Government Agrees to Dismissal of All Felony Charges Against Defendant in Abramoff-Related Prosecution
Attorneys from Ropes & Gray LLP, in connection with the Federal Public Defender’s office in Washington, D.C., achieved a high-profile victory this week in a white-collar criminal case related to the ongoing conspiracy surrounding the Washington lobbyist Jack Abramoff.
Ropes & Gray's client, prominent conservative political commentator Horace Cooper, was charged with five felony counts of conspiracy to commit fraud on the United States and to perform official acts in exchange for illegal gratuities, making false statements under 18 U.S.C. § 1001, and obstruction of justice. Following an extended hearing on pretrial motions to dismiss filed by Ropes, Judge Ellen Segal Huvelle of the United States District Court for the District of Columbia summarily dismissed a false statements charge against Mr. Cooper and stated that motions to dismiss on conspiracy and other false statements charges would be taken under advisement.
Following the hearing, prosecutors from the Public Integrity Section of the United States Department of Justice offered to dismiss all charges against Mr. Cooper (the remaining four felony counts) and allow him to plead to a misdemeanor charge of falsely certifying records. Mr. Cooper is the first defendant in any Abramoff prosecution to receive only a misdemeanor without providing significant evidence against other individuals, and even most of the cooperating defendants in the scandal have pled to felonies. Under the plea agreement, which was entered in a plea hearing on April 7, the United States will dismiss the indictment against Mr. Cooper following his sentencing on the misdemeanor charge.

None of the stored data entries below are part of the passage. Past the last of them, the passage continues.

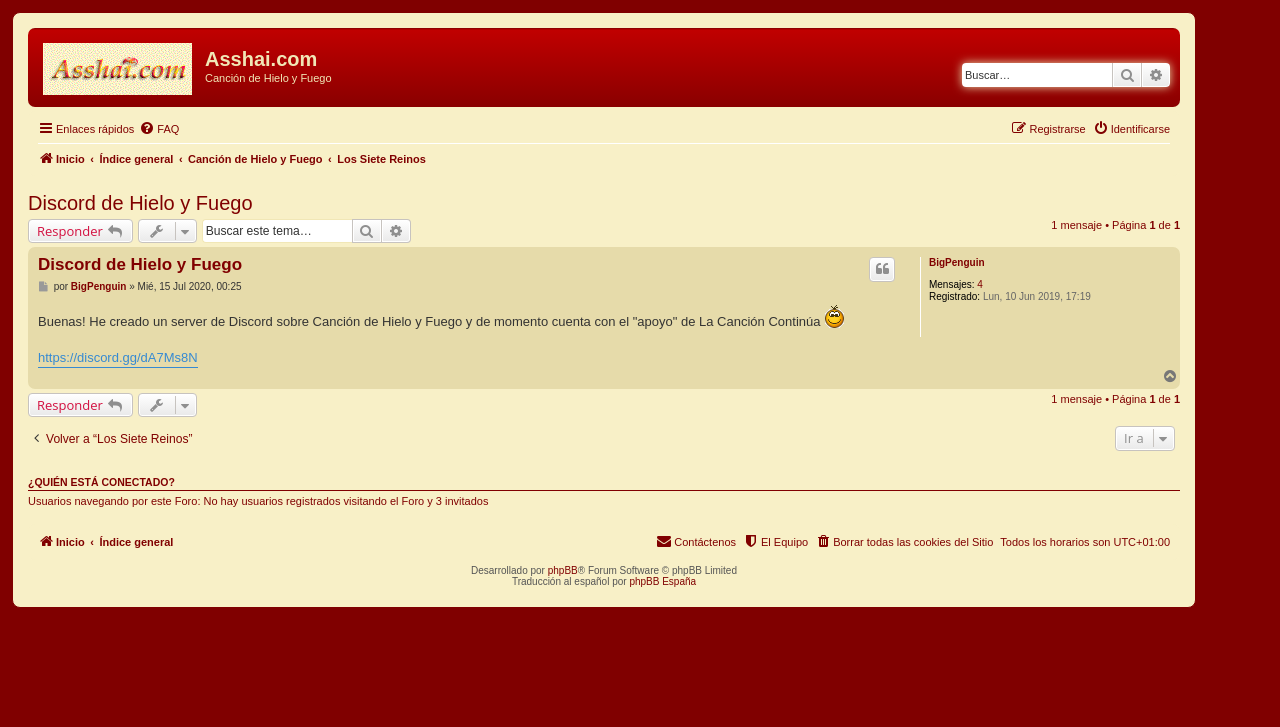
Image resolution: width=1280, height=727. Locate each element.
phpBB (563, 570)
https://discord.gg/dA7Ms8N (118, 357)
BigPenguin (957, 262)
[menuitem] (159, 129)
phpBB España (662, 581)
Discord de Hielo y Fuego (140, 203)
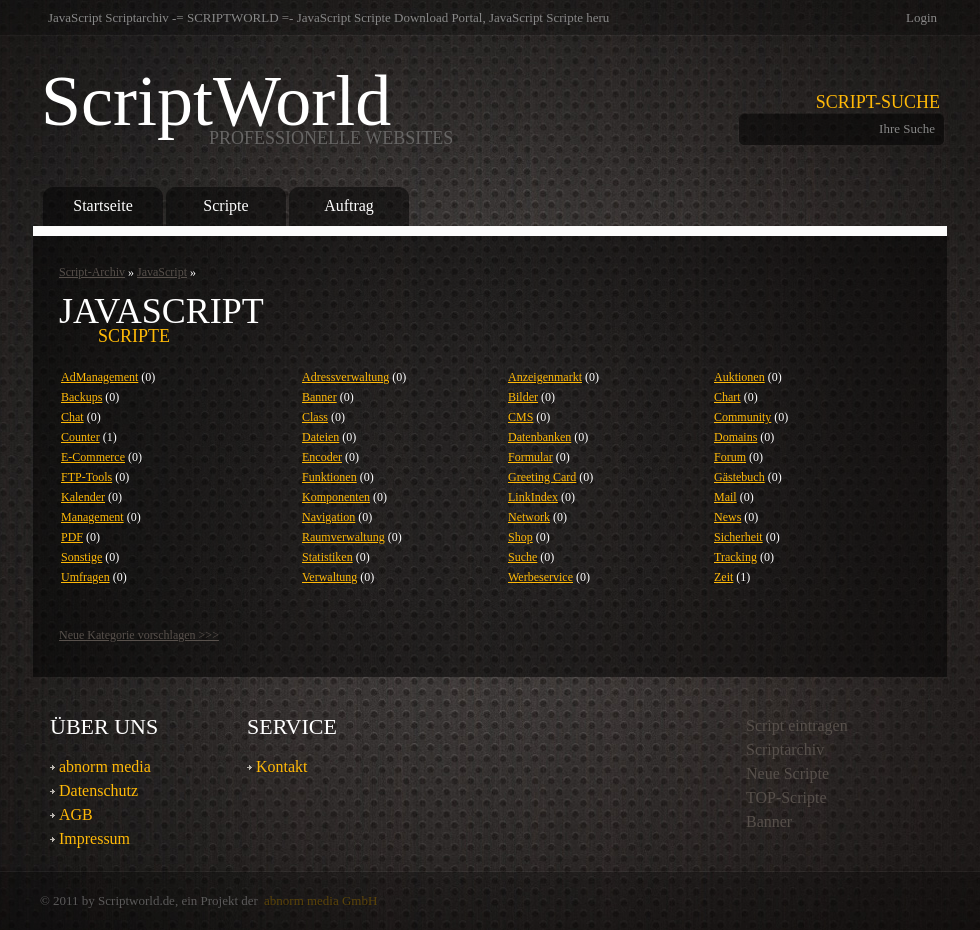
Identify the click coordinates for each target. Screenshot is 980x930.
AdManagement (99, 377)
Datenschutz (98, 790)
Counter (80, 437)
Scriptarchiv (785, 749)
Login (921, 17)
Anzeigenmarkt (545, 377)
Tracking (735, 557)
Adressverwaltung (345, 377)
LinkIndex (533, 497)
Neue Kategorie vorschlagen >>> (139, 635)
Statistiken (327, 557)
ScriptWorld (247, 105)
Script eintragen (797, 725)
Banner (319, 397)
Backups (81, 397)
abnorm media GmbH (320, 900)
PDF (72, 537)
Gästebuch (739, 477)
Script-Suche (878, 102)
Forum (730, 457)
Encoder (322, 457)
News (727, 517)
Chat (72, 417)
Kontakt (282, 766)
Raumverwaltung (343, 537)
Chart (727, 397)
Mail (725, 497)
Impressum (94, 838)
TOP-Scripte (786, 797)
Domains (735, 437)
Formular (530, 457)
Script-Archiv (92, 272)
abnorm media (105, 766)
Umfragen (85, 577)
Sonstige (81, 557)
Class (315, 417)
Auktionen (739, 377)
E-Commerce (93, 457)
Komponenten (336, 497)
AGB (76, 814)
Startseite (102, 205)
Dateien (320, 437)
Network (529, 517)
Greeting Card (542, 477)
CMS (520, 417)
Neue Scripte (787, 773)
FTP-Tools (86, 477)
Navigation (328, 517)
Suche (522, 557)
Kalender (83, 497)
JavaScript (162, 272)
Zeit (723, 577)
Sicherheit (738, 537)
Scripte (225, 205)
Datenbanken (539, 437)
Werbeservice (540, 577)
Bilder (523, 397)
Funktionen (329, 477)
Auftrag (349, 205)
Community (742, 417)
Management (92, 517)
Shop (520, 537)
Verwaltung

Mr. Cooper, a former chief of staff for former Rep. Dick Armey and a nationally recognized conservative commentator and author, has been described as a Republican “Top Gun” in a front page Washington Times profile. He has served as a Senior Fellow with two Washington, D.C. based think tanks: the Centre for New Black Leadership and the National Center for Public Policy Research. He also writes a regular political analysis column for the Washington Times and United Press International and has served as a professor at the George Mason University School of Law. Mr. Cooper is also well known for his frequent appearances as a panelist on the HBO television program “Politically Incorrect.”
Said Mr. Cooper: "My family and I are so grateful that this ordeal is over. It will be so good to get this whole thing behind me."
On the Ropes team were Colleen Conry, John Carroll, and Tony Biagioli.
Michelle Peterson and Mary Petras from the Federal Public Defender’s office also represented Mr. Cooper.